Repeatedly traversing large object trees is slow. If you need to search for multiple categories or properties, traversing the entire tree each time becomes a performance bottleneck.
Terminology Note: Examples use property names like “category”, “level”, etc. for illustration. Real BIM data from connectors may structure these differently - Revit uses both direct properties AND proxy collections (e.g., LevelProxy, CategoryProxy). See BIM Data Patterns for connector-specific structures.
# ❌ Slow: traverses tree 3 times
walls = find_by_category(root, "Walls")      # Traverse 1
floors = find_by_category(root, "Floors")    # Traverse 2
columns = find_by_category(root, "Columns")  # Traverse 3
Build an index once, then perform fast lookups using GraphTraversal:
from specklepy.objects.graph_traversal.traversal import GraphTraversal

def build_category_index(root):
    """Build index of objects by category (traverse once)."""
    traversal = GraphTraversal([])
    index = {}

    for context in traversal.traverse(root):
        obj = context.current

        # Get category
        if hasattr(obj, "properties") and obj.properties:
            category = obj.properties.get("category")
            if category:
                # Add to index
                if category not in index:
                    index[category] = []
                index[category].append(obj)

    return index

# ✅ Fast: traverse once, lookup many times
index = build_category_index(root)
walls = index.get("Walls", [])
floors = index.get("Floors", [])
columns = index.get("Columns", [])

print(f"Walls: {len(walls)}")
print(f"Floors: {len(floors)}")
print(f"Columns: {len(columns)}")
Indexing pattern: (1) Traverse once - Visit every object in the tree, (2) Extract key - Get the property value to index by (e.g., category), (3) Store reference - Add object to a dictionary by that key, (4) Fast lookup - Use dictionary access (O(1)) instead of tree traversal (O(n)). Performance comparison:
# Without index (repeated traversal)
# Time: O(n * m) where n = objects, m = searches
for category in ["Walls", "Floors", "Columns", "Beams", "Doors"]:
    objects = find_by_category(root, category)  # Each search is O(n)

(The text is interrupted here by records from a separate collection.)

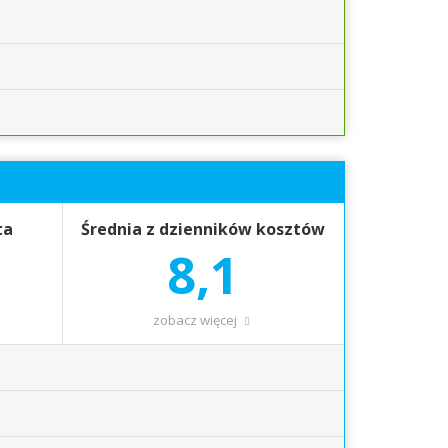
ta
Średnia z dzienników kosztów
8,1
zobacz więcej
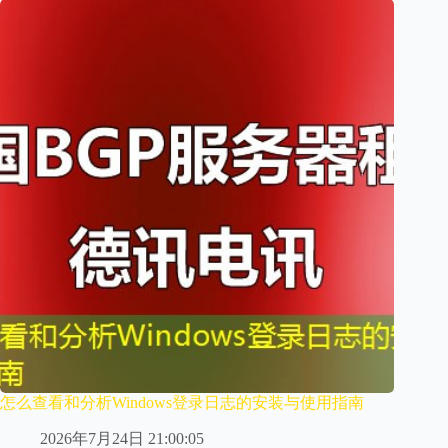
怎么查看和分析Windows登录日志的安装与使用指南
2026年7月24日 21:00:05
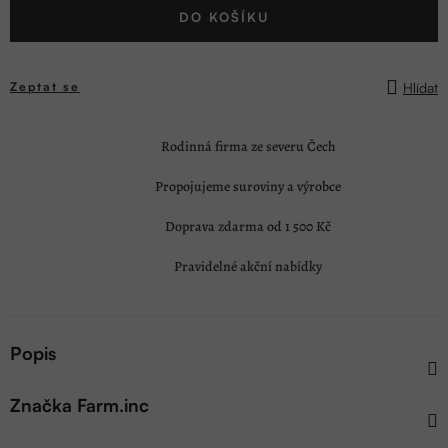
DO KOŠÍKU
cena:
Hlídat
Zeptat se
Rodinná firma ze severu Čech
Propojujeme suroviny a výrobce
Doprava zdarma od 1 500 Kč
Pravidelné akční nabídky
Popis
Značka
Farm.inc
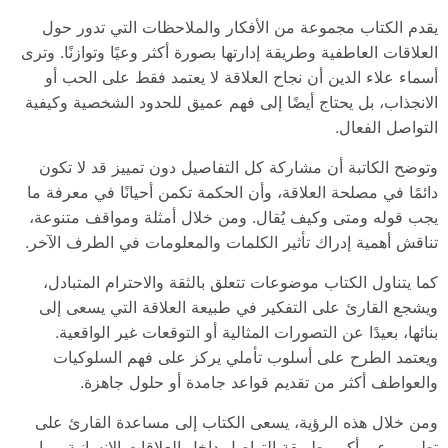
يقدم الكتاب مجموعة من الأفكار والملاحظات التي تدور حول
العلاقات العاطفية وطريقة إدارتها بصورة أكثر وعيًا وتوازنًا. وترى
أسماء علاء الدين أن نجاح العلاقة لا يعتمد فقط على الحب أو
الانجذاب، بل يحتاج أيضًا إلى فهم عميق للحدود الشخصية وكيفية
التواصل الفعال.
وتوضح الكاتبة أن مشاركة كل التفاصيل دون تمييز قد لا تكون
دائمًا في مصلحة العلاقة، وأن الحكمة تكمن أحيانًا في معرفة ما
يجب قوله ومتى وكيف يُقال. ومن خلال أمثلة ومواقف متنوعة،
تناقش أهمية إدراك تأثير الكلمات والمعلومات في الطرف الآخر.
كما يتناول الكتاب موضوعات تتعلق بالثقة والاحترام المتبادل،
ويشجع القارئ على التفكير في طبيعة العلاقة التي يسعى إلى
بنائها، بعيدًا عن التصورات المثالية أو التوقعات غير الواقعية.
ويعتمد الطرح على أسلوب تأملي يركز على فهم السلوكيات
والعواطف أكثر من تقديم قواعد جامدة أو حلول جاهزة.
ومن خلال هذه الرؤية، يسعى الكتاب إلى مساعدة القارئ على
تطوير وعي أكبر بطريقة التواصل داخل العلاقات الإنسانية، بما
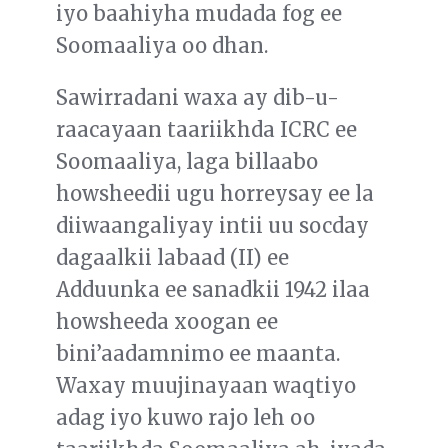
iyo baahiyha mudada fog ee
Soomaaliya oo dhan.
Sawirradani waxa ay dib-u-
raacayaan taariikhda ICRC ee
Soomaaliya, laga billaabo
howsheedii ugu horreysay ee la
diiwaangaliyay intii uu socday
dagaalkii labaad (II) ee
Adduunka ee sanadkii 1942 ilaa
howsheeda xoogan ee
bini’aadamnimo ee maanta.
Waxay muujinayaan waqtiyo
adag iyo kuwo rajo leh oo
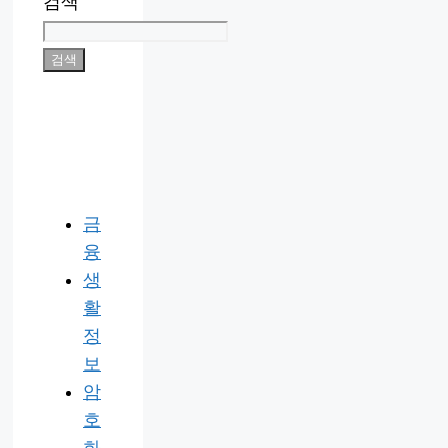
검색
검색
금
융
생
활
정
보
암
호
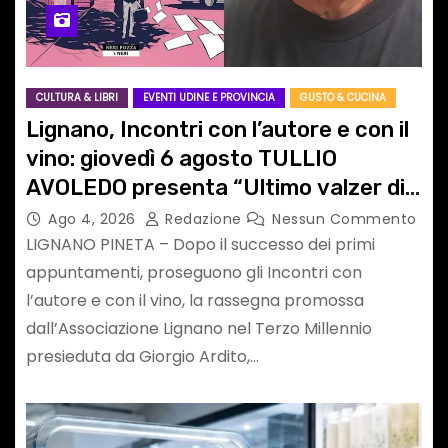
CULTURA & LIBRI
EVENTI UDINE E PROVINCIA
GUSTO & CUCINA
Lignano, Incontri con l’autore e con il
vino: giovedì 6 agosto TULLIO
AVOLEDO presenta “Ultimo valzer di
una ragazza perbene. Un’indagine
Ago 4, 2026
Redazione
Nessun Commento
dell’avvocato Contrada”
LIGNANO PINETA – Dopo il successo dei primi
appuntamenti, proseguono gli Incontri con
l’autore e con il vino, la rassegna promossa
dall’Associazione Lignano nel Terzo Millennio
presieduta da Giorgio Ardito,…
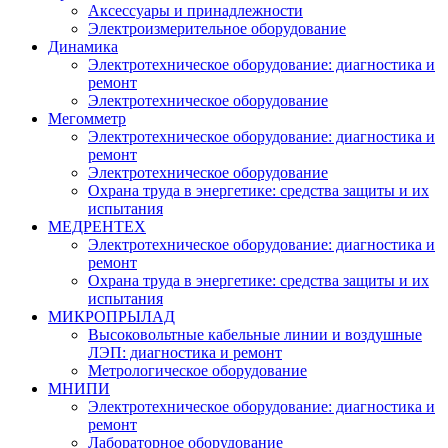
Аксессуары и принадлежности
Электроизмерительное оборудование
Динамика
Электротехническое оборудование: диагностика и
ремонт
Электротехническое оборудование
Мегомметр
Электротехническое оборудование: диагностика и
ремонт
Электротехническое оборудование
Охрана труда в энергетике: средства защиты и их
испытания
МЕДРЕНТЕХ
Электротехническое оборудование: диагностика и
ремонт
Охрана труда в энергетике: средства защиты и их
испытания
МИКРОПРЫЛАД
Высоковольтные кабельные линии и воздушные
ЛЭП: диагностика и ремонт
Метрологическое оборудование
МНИПИ
Электротехническое оборудование: диагностика и
ремонт
Лабораторное оборудование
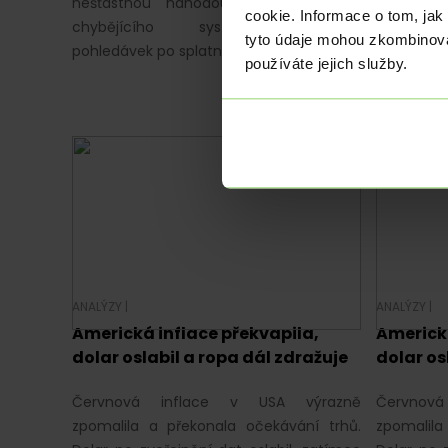
nešťastnou náhodou, ale důsledkem
Pozornos
cookie. Informace o tom, jak
chybějícího systému. Většinu
soustře
tyto údaje mohou zkombinovat
pohledávek po splatnosti lze přitom…
maloobcho
používáte jejich služby.
práce. Po 
ANALÝZY
|
ANALÝZY
|
Americká inflace překvapila,
Americká
dolar oslabil a ropa dál zdražuje
dolar os
Červnová inflace v USA výrazně
Červnov
zpomalila a překonala očekávání trhů.
zpomalila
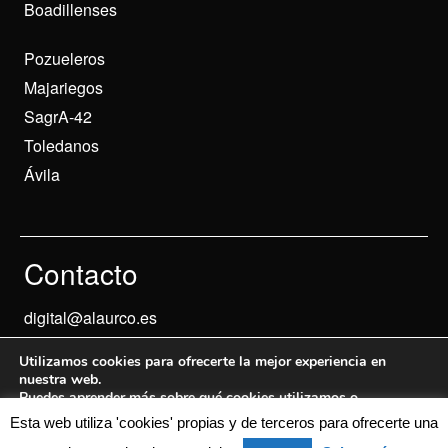
Boadillenses
Pozueleros
Majariegos
SagrA-42
Toledanos
Ávila
Contacto
digital@alaurco.es
Utilizamos cookies para ofrecerte la mejor experiencia en
nuestra web.
Puedes aprender más sobre qué cookies utilizamos o
desactivarlas en los
ajustes
.
Esta web utiliza 'cookies' propias y de terceros para ofrecerte una
Aviso Legal
© 2024 Informados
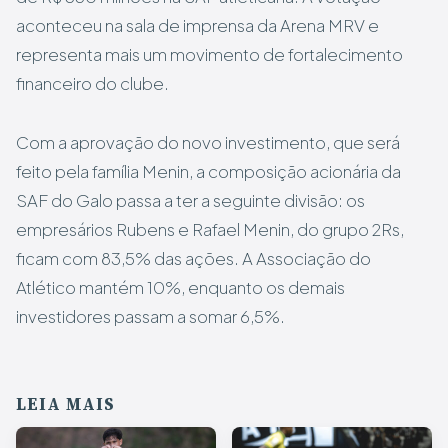
aconteceu na sala de imprensa da Arena MRV e
representa mais um movimento de fortalecimento
financeiro do clube.
Com a aprovação do novo investimento, que será
feito pela família Menin, a composição acionária da
SAF do Galo passa a ter a seguinte divisão: os
empresários Rubens e Rafael Menin, do grupo 2Rs,
ficam com 83,5% das ações. A Associação do
Atlético mantém 10%, enquanto os demais
investidores passam a somar 6,5%.
LEIA MAIS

# With index (single traversal)
# Time: O(n) for indexing + O(1) for each lookup
index = build_category_index(root)  # O(n) once
for category in ["Walls", "Floors", "Columns", "Beams", "Doors"]:
    objects = index.get(category, [])  # O(1) each time
Multi-property index - index by multiple properties for complex queries using GraphTraversal:
from specklepy.objects.graph_traversal.traversal import GraphTraversal

def build_multi_index(root, *properties):
    """Build index on multiple property values.

    Example:
        index = build_multi_index(root, "category", "level")
        level_2_walls = index.get(("Walls", "Level 2"), [])
    """
    traversal = GraphTraversal([])
    index = {}

    def create_key(obj):
        """Create tuple key from property values."""
        if not hasattr(obj, "properties"):
            return None

        values = tuple(obj.properties.get(prop) for prop in properties)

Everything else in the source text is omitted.